━━ Excerpted records

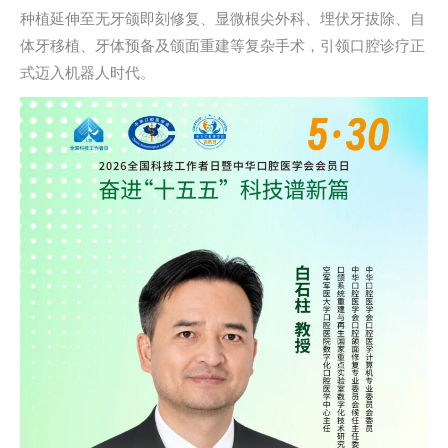
种植延伸至无牙颌即刻修复、显微根尖外科、埋伏牙拔除、自
体牙移植、牙体预备及颌面重建等复杂手术，引领口腔诊疗正
式迈入机器人时代。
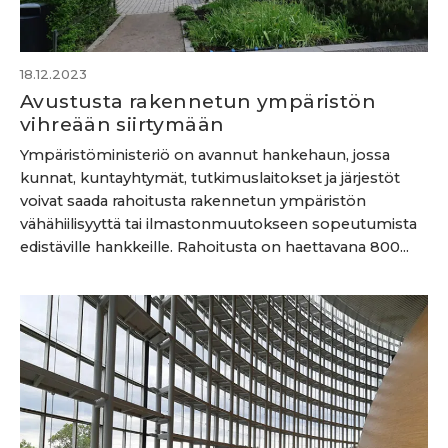
18.12.2023
Avustusta rakennetun ympäristön
vihreään siirtymään
Ympäristöministeriö on avannut hankehaun, jossa
kunnat, kuntayhtymät, tutkimuslaitokset ja järjestöt
voivat saada rahoitusta rakennetun ympäristön
vähähiilisyyttä tai ilmastonmuutokseen sopeutumista
edistäville hankkeille. Rahoitusta on haettavana 800...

━━━━

Description of the task »
Where a line above holds the word "ympäristön", copy it.

Answer section »
Avustusta rakennetun ympäristön
voivat saada rahoitusta rakennetun ympäristön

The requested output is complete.